Viggo Mortensen Offers Advice For Young Aragorn In Amazon's 'Lord Of The Rings' Series

The first time we meet Viggo Mortensen's Aragorn in Lord of the Rings: The Fellowship of the Rings, coolly smoking a pipe with his rugged face hidden by black hood, he's having one of the best cinematic introductions ever. And through the rest of his run in Peter Jackson's Lord of the Rings trilogy, he only gets better, as Mortensen infuses the kingly character with such swagger and world-weary gravitas that it's hard to imagine anyone else stepping into his muddy boots.

But as daunting as it is, some young whippersnapper has to do the job in Amazon's upcoming Lord of the Rings TV series, which plans to introduce a younger Aragorn in the adaptation of J.R.R. Tolkien's lauded novels. Thankfully, for whoever that young actor is, Mortensen has some words of advice.

In an interview with Collider ahead of the release of his awards contender Green Book, Mortensen took the time to give some kind advice to the still-uncast actor set to play the role he originated in Jackson's Lord of the Rings trilogy:

"I would say, not only read the book, you know, very thoroughly, that giant book of Lord of the Rings, but you could read some of the Nordic sagas. You'll get some clues there as to where Tolkien got his information. Like, Sigurd the Dragon Slayer, and the Volsunga saga. Read that."

Mortensen adds one more piece of homework for this future Aragorn: watch some Akira Kurosawa films.

It's all sound advice for an actor who will likely shoulder much of Amazon's buzzy, big-budget Lord of the Rings series, for which the company has already given a five-season order and dedicated obscene amounts of money. Lord of the Rings is looking to be one of Amazon's priciest original titles yet, and it hasn't even cast the lead that has to live up to Mortensen's phenomenal performance.

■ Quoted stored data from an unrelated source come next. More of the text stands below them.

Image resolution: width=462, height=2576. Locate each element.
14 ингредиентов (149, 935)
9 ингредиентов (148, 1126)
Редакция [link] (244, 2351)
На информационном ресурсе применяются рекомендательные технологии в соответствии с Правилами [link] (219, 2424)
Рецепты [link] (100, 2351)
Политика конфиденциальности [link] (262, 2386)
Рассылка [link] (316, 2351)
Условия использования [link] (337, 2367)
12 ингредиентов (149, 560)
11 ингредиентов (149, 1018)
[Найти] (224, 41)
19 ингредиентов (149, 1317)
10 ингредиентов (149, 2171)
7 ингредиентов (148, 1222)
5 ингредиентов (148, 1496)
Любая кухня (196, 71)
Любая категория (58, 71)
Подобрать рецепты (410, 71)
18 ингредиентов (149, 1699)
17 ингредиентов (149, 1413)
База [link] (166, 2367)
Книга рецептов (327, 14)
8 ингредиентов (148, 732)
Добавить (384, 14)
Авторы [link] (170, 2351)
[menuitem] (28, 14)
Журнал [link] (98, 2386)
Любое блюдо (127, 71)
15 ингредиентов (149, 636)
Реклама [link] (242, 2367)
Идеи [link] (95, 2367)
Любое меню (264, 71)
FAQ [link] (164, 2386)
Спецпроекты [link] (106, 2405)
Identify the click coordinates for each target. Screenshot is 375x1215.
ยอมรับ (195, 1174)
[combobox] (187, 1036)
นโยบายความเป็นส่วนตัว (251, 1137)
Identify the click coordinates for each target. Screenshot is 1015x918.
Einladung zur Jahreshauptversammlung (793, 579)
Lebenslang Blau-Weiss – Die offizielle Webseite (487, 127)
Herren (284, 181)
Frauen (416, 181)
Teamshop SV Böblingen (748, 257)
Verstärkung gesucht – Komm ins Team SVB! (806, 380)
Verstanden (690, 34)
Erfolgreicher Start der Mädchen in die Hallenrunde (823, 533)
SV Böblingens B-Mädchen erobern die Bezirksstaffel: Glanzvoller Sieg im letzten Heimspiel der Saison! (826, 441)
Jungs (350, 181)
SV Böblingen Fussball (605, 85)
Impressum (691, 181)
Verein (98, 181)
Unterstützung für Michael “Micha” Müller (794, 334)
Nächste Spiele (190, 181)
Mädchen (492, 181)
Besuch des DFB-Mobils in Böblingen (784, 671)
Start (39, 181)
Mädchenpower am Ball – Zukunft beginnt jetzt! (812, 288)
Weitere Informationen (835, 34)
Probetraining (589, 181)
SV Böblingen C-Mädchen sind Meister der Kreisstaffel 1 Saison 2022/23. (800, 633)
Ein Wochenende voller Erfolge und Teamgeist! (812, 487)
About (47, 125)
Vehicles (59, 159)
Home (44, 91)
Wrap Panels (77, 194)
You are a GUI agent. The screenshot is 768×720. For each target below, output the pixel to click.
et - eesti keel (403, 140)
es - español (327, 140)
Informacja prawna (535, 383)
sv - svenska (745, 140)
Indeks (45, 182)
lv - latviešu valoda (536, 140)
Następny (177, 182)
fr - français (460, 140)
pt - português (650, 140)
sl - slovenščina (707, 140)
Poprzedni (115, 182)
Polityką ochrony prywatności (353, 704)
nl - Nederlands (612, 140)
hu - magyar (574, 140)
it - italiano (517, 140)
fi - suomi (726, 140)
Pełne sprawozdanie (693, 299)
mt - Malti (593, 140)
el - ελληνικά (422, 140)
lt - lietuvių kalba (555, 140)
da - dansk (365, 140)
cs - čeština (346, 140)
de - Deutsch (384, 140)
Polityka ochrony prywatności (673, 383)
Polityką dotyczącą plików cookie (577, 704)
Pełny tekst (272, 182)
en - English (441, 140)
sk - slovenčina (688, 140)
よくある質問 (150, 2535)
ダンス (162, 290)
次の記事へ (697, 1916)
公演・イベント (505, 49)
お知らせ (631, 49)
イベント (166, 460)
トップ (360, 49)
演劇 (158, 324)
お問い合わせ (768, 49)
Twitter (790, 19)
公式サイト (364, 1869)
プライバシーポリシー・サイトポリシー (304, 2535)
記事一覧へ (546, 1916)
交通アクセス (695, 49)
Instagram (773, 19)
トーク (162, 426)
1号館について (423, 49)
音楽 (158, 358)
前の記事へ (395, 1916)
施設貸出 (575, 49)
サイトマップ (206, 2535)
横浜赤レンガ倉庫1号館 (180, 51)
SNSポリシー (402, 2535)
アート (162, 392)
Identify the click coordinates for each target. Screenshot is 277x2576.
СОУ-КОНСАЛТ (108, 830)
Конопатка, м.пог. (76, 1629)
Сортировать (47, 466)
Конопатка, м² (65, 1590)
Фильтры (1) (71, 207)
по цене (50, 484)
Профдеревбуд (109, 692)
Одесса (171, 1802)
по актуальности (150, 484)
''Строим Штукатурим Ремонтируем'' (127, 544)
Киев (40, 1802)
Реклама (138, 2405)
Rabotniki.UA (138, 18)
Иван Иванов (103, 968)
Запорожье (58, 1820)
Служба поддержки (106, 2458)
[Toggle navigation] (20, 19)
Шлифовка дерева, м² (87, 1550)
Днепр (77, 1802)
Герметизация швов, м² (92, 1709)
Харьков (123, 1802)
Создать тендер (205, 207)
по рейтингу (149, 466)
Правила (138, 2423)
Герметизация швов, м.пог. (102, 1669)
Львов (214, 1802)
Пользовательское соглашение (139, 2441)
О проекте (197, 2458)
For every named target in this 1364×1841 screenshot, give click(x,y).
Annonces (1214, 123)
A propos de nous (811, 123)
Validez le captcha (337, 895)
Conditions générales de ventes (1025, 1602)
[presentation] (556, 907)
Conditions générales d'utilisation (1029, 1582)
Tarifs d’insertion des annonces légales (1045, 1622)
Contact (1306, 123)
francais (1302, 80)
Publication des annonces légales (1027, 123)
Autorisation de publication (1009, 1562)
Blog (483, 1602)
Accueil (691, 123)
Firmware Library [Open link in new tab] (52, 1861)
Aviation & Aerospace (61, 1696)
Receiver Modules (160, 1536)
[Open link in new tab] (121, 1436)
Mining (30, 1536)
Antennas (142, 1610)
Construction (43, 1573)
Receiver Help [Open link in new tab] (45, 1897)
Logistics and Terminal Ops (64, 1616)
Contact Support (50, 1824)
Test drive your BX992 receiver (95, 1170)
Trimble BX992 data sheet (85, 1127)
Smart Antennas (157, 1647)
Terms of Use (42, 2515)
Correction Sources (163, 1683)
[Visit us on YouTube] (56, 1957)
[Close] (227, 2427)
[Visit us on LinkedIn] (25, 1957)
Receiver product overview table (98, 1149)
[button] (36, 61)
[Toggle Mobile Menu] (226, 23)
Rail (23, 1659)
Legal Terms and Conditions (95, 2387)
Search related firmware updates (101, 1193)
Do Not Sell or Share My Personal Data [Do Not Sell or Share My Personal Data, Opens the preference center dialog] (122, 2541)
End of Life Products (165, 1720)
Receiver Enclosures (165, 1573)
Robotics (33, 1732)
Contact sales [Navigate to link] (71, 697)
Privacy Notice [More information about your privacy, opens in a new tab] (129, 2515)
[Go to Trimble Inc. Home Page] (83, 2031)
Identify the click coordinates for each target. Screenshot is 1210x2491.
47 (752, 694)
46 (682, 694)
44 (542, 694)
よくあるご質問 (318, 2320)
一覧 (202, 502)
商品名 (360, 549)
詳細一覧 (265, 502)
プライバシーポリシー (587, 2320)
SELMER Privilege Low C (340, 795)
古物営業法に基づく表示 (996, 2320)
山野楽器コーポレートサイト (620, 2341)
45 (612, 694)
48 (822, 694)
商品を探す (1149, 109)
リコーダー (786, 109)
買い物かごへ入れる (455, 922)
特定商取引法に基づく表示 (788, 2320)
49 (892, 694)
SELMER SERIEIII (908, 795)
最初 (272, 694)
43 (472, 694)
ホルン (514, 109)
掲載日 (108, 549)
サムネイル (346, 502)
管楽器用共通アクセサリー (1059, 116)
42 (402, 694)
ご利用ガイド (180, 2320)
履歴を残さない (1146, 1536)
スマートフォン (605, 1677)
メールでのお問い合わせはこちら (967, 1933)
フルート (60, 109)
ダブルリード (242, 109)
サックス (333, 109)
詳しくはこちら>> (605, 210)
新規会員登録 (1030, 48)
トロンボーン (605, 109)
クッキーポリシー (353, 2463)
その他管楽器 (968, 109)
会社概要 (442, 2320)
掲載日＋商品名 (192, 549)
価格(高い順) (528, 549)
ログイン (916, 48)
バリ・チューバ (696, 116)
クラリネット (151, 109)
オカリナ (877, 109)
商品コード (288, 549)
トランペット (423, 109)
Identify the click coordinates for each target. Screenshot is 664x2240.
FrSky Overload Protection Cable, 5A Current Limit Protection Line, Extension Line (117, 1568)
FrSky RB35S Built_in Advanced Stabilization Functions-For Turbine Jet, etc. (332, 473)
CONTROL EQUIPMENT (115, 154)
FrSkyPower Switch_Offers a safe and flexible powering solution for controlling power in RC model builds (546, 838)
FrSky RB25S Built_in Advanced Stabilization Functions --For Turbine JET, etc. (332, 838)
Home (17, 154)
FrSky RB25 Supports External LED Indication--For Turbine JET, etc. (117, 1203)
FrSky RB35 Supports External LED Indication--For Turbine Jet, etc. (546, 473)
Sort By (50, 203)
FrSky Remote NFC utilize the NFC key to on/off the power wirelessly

Of course, Mortensen didn't have it easy from the beginning either. It's a famous story by now that Mortensen wasn't the first actor cast for the role of Aragorn, taking on the role from Stuart Townsend last-minute after the latter had already completed months of training in pre-production. Mortensen revealed that his process with the last-minute role change was similar to his advice to the future Aragorn:

"Lord of the Rings was a case where I replaced an actor and they were already filming – not only filming, but they'd been rehearsing for months and learning all these skills they had to have for those movies – language skills, invented the Elvish, and swordplay, and horse riding, all this stuff. And I was kind of freaked out because I said yeah and I'm on the plane, on this 13 hour plane flight, and I'm looking at the book, which I had never read. But as I started looking at it, I was like, 'Well, there's something.' There's always something that you can draw on. I had read or been read to as a kid, stories about Vikings and Nordic sagas and stuff, and there was something there that was familiar, but it was still – you know, fortunately when I started doing that shoot it was physical stuff, not dialogue. So it was like sword fighting, so I could get my feet wet with that before I actually had to start speaking."

Screenwriting duo JD Payne and Patrick McKay are attached to write the Lord of the Rings series, while Peter Jackson is still not confirmed to be involved. It's uncertain when we can expect the series to debut on Amazon Prime.